Coil, pinch and paddle
All my figures and large pots are made with the coil, pinch and paddle method. It is a lot like how the mud wasps make their nests. I watch them working in my studio, forming the tiny vessel shapes, centimeter by centimeter, with the same clay I use to make my pieces.
To begin a figure I start with a slab of clay made into a flattened cylinder which forms the torso. I add short coils or wads of clay to build on the legs, pinching and paddling, compressing soft moist clay with my hands into one continuous piece, working inch by inch toward the feet. The same process is used to build up the torso and arms.
The feet and hands are made as separate parts, then attached to the open ankles and wrists. With eye and hands, I pinch and paddle my way, shaping the over-all form as I go up to the head. The last feature I work on is the face, cutting the holes for eyes and mouth to get the right expression. If the eye holes are too big, too close together, too far apart, the spirit of the piece is not free to come out. When it all comes together, the figure is looking straight at you.
Sometimes I make a maquette before I begin a figure. Inevitably as I get going the idea fades, then the clay and my hands create the shapes. The wood-firing has the final say as the flames and hot ash swirl around the body of clay. Very often the gesture, the presence of the finished piece surprises me too.
I choose to work with a Georgia clay used for making red brick. It comes straight from the mine with the variation in particle size that occurs naturally. The clay has a wonderful texture that guides my hands to make the shapes that I make. This feeling of the clay is an integral element of the finished pieces.
This clay becomes vitreous at 2150 F, the temperature we fire in the back half of the anagama kiln. The long wood firing at the relatively low stoneware temperature brings out the soft clay colors, layered with a dusting of ash that compliment the forms.
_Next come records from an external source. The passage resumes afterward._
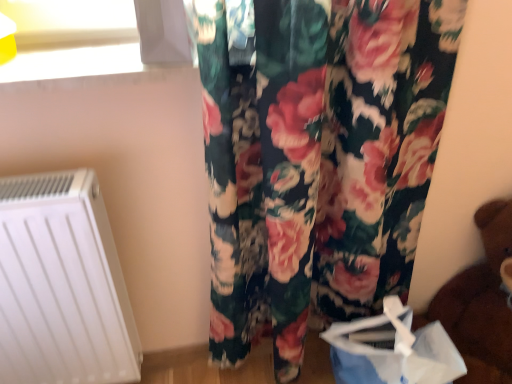 Question: Is white matte radiator at lower left behind brown plush bear at lower right?

Choices:
 (A) no
 (B) yes

Answer: (B)

Question: Is white matte radiator at lower left far away from brown plush bear at lower right?

Choices:
 (A) yes
 (B) no

Answer: (A)

Question: Is brown plush bear at lower right a part of white matte radiator at lower left?

Choices:
 (A) no
 (B) yes

Answer: (A)

Question: Are white matte radiator at lower left and brown plush bear at lower right making contact?

Choices:
 (A) no
 (B) yes

Answer: (A)

Question: Is white matte radiator at lower left at the left side of brown plush bear at lower right?

Choices:
 (A) no
 (B) yes

Answer: (B)

Question: Does white matte radiator at lower left have a lesser height compared to brown plush bear at lower right?

Choices:
 (A) no
 (B) yes

Answer: (A)

Question: Is brown plush bear at lower right in front of blue paper bag at lower right?

Choices:
 (A) yes
 (B) no

Answer: (A)

Question: Is brown plush bear at lower right not within blue paper bag at lower right?

Choices:
 (A) no
 (B) yes

Answer: (B)

Question: Is brown plush bear at lower right facing away from blue paper bag at lower right?

Choices:
 (A) no
 (B) yes

Answer: (A)

Question: Is brown plush bear at lower right far from blue paper bag at lower right?

Choices:
 (A) no
 (B) yes

Answer: (A)

Question: Considering the relative sizes of brown plush bear at lower right and blue paper bag at lower right in the image provided, is brown plush bear at lower right bigger than blue paper bag at lower right?

Choices:
 (A) no
 (B) yes

Answer: (B)

Question: Could blue paper bag at lower right be considered to be inside brown plush bear at lower right?

Choices:
 (A) no
 (B) yes

Answer: (A)

Question: Does white matte radiator at lower left come in front of blue paper bag at lower right?

Choices:
 (A) no
 (B) yes

Answer: (B) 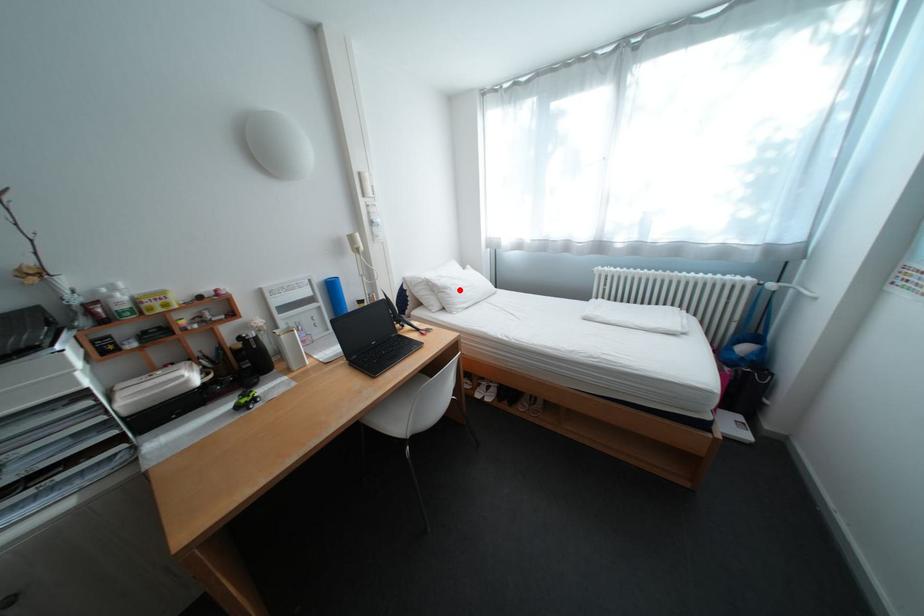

Originally, clay determined where the potters worked. This is still true in Japan where whole communities of potters have worked for generations with only the clay indigenous to the area. The techniques used to work the clay, the shapes that were made, kiln types and ways of firing, all developed out of their intuitive understanding of that specific clay. The potters, intimate relationship with the clay is reflected in the final pieces.
Things are different now in our modern world where we have access to any clay we want. In the US, with the exception of the Native American traditions, we don't have the deep roots, the thousands of years, tradition in the use of clay from which to learn. Some potters choose to work with many different kinds of clay.
The aesthetic and tradition in which I grew up as a potter shaped my choice to work with one clay similar to that which I worked with in Japan. I find it liberating to explore in depth the relationship between this clay, the kiln and firing, the shapes, and my own intention. The process of integrating these elements empowers the work.